You are viewing a plain text version of this content. The canonical link for it is here.

Posted to user@spark.apache.org by Mohit Anchlia <mo...@gmail.com> on 2015/03/13 22:26:21 UTC

Partitioning

I am trying to look for a documentation on partitioning, which I can't seem
to find. I am looking at spark streaming and was wondering how does it
partition RDD in a multi node environment. Where are the keys defined that
is used for partitioning? For instance in below example keys seem to be
implicit:

Which one is key and which one is value?
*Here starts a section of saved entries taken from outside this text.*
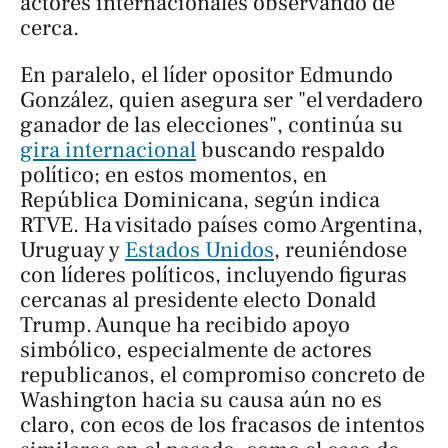
actores internacionales observando de
cerca.
En paralelo, el líder opositor Edmundo
González, quien asegura ser "el verdadero
ganador de las elecciones", continúa su
gira internacional
buscando respaldo
político; en estos momentos, en
República Dominicana, según indica
RTVE. Ha visitado países como Argentina,
Uruguay y
Estados Unidos
, reuniéndose
con líderes políticos, incluyendo figuras
cercanas al presidente electo Donald
Trump. Aunque ha recibido apoyo
simbólico, especialmente de actores
republicanos, el compromiso concreto de
Washington hacia su causa aún no es
claro, con ecos de los fracasos de intentos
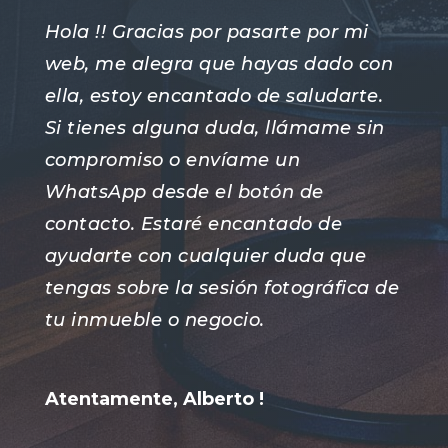
Hola !! Gracias por pasarte por mi
web, me alegra que hayas dado con
ella, estoy encantado de saludarte.
Si tienes alguna duda, llámame sin
compromiso o envíame un
WhatsApp desde el botón de
contacto. Estaré encantado de
ayudarte con cualquier duda que
tengas sobre la sesión fotográfica de
tu inmueble o negocio.
Atentamente, Alberto !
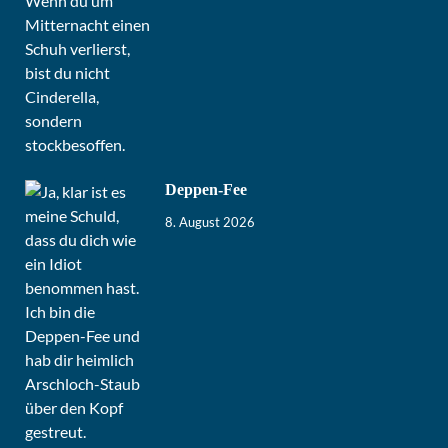
Deppen-Fee
8. August 2026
Or is it called a flatMap because
there are no keys?

// Split each line into words
JavaDStream<String> words = lines.flatMap(
  new FlatMapFunction<String, String>() {
    @Override public Iterable<String> call(String x) {
      return Arrays.asList(x.split(" "));
    }
  });


And are Keys available inside of Function2 in case it's required for a
given use case ?


JavaPairDStream<String, Integer> wordCounts = pairs.reduceByKey(
  new Function2<Integer, Integer, Integer>() {
    @Override public Integer call(Integer i1, Integer i2) throws Exception {
      return i1 + i2;
    }
  });

Re: Partitioning

Posted by Tathagata Das <td...@databricks.com>.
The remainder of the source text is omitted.